In today’s blog post, I want to discuss a situation that most of you are probably familiar with. Stop me if you’ve been in this position before…
You’re at a networking function or you’re interacting with potential clients in some public situation. You give a quick introduction to your services and then hand over your business card – asking your new contacts to “Give me a call” if they ever need or know somebody who needs real estate assistance.
Chances are you might get a few leads from this type of marketing. But the odds are even better that the people you speak to will file away your business card (or even throw it out!) and not give your business a second thought in the future.
Fortunately, there’s an easy way to change this default response and easily double the number of calls and follow-ups you receive. Here’s what you need to do…
Instead of saying, “Give me a call,” say, “Would you give me a call?”
It sounds simple, but making this small change actually has powerful neuro-linguisitic programming (NLP) implications. The first is that you’re changing the statement from telling somebody what to do to asking somebody to help you out. Essentially, this is the difference between marketing to somebody and selling them on the idea of doing something.
When you market to somebody, you’re educating them. Education is important, but it doesn’t always lead to action in the same way that selling does. Imagine the difference between seeing a BMW ad on the television and being face-to-face with a BMW salesperson at your local dealership. While there’s no guarantee that you’ll buy a car in either situation, you’re far more likely to be able to tune out the TV ad!
Another powerful element at play here is that asking somebody to help you out (in this case, “selling” them on the idea of helping you) creates both a response and a commitment. If you ask people, “Would you give me a call?” they’re likely to say “Yes” – as few people want to disappoint those they’re talking one-on-one with.
But whether or not they’re sincere in their initial desire to send business your way, a subconscious commitment has been formed. If these people encounter others who need real estate assistance in the future, they’ll subconsciously remember that they’ve committed to helping you. They’ll pass on your information in order to satisfy this subconscious need, leading to more referrals for your business.
Now, all of that said, there’s one thing you need to keep in mind when using this technique. Although you’re changing your phrasing to a question, rather than a statement, it’s important that you don’t change your tone.
When most of us ask questions, we use an upswing – meaning that the pitch of our voices trends higher at the end of our sentences.
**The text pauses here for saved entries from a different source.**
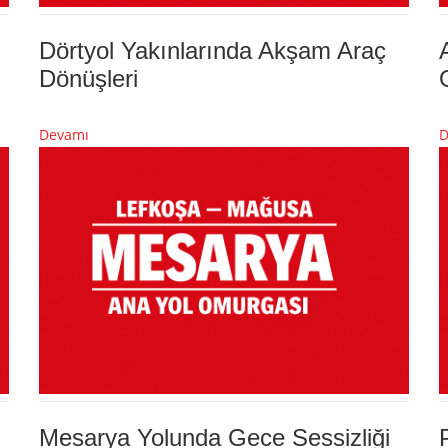
Dörtyol Yakınlarında Akşam Araç
Dönüşleri
Devamı
D
Mesarya Yolunda Gece Sessizliği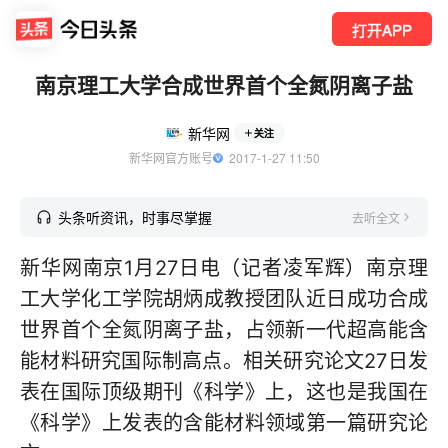
打开APP
南京理工大学合成世界首个全氮阴离子盐
新华网
关注
新华网官方账号
  2017-1-27 11:50
头条听资讯，时事尽掌握
去听全文
新华网南京1月27日电（记者凌军辉）南京理
工大学化工学院胡炳成教授团队近日成功合成
世界首个全氮阴离子盐，占领新一代超高能含
能材料研究国际制高点。相关研究论文27日发
表在国际顶级期刊《科学》上，这也是我国在
《科学》上发表的含能材料领域第一篇研究论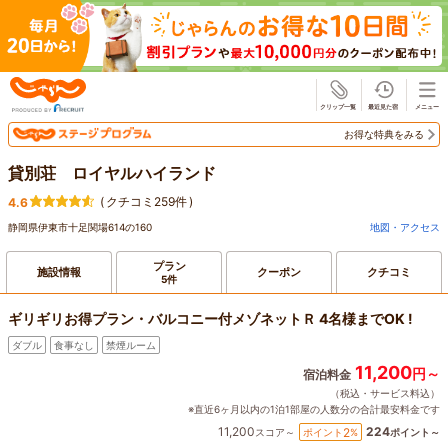
じゃらん
お得な特典をみる
貸別荘 ロイヤルハイランド
(
クチコミ259件
)
4.6
静岡県伊東市十足関場614の160
地図・アクセス
プラン
施設情報
クーポン
クチコミ
5件
ギリギリお得プラン・バルコニー付メゾネットＲ 4名様までOK !
ダブル
食事なし
禁煙ルーム
11,200
円～
宿泊料金
（税込・サービス料込）
※直近6ヶ月以内の1泊1部屋の人数分の合計最安料金です
11,200
224
2
ポイント
%
スコア～
ポイント～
However, for this technique to be effective, you need to maintain the same type of vocal downswing you’d use when normally delivering the statement, “Give me a call.”
By delivering your question with a downswing in your tone, you further imbue your words with the power of an NLP embedded command. Upswings make you sound self-conscious and uncertain, while downswings convey more of a sense of authority and assertiveness. Since you want your prospective customers to maintain an image of you as a confident, capable salesperson, it’s vital that you not destroy this impression with the use of an unintended upswing.
To get a feel for it, practice reciting the phrase “Give me a call” several times and then translate the same tone you’ve used to the question, “Would you give me a call?” By practicing your tone and increasing your comfort level with this critical phrase, you’ll be able to pull it out at a moment’s notice and will ultimately reap the rewards of getting more “Yes” responses for your business.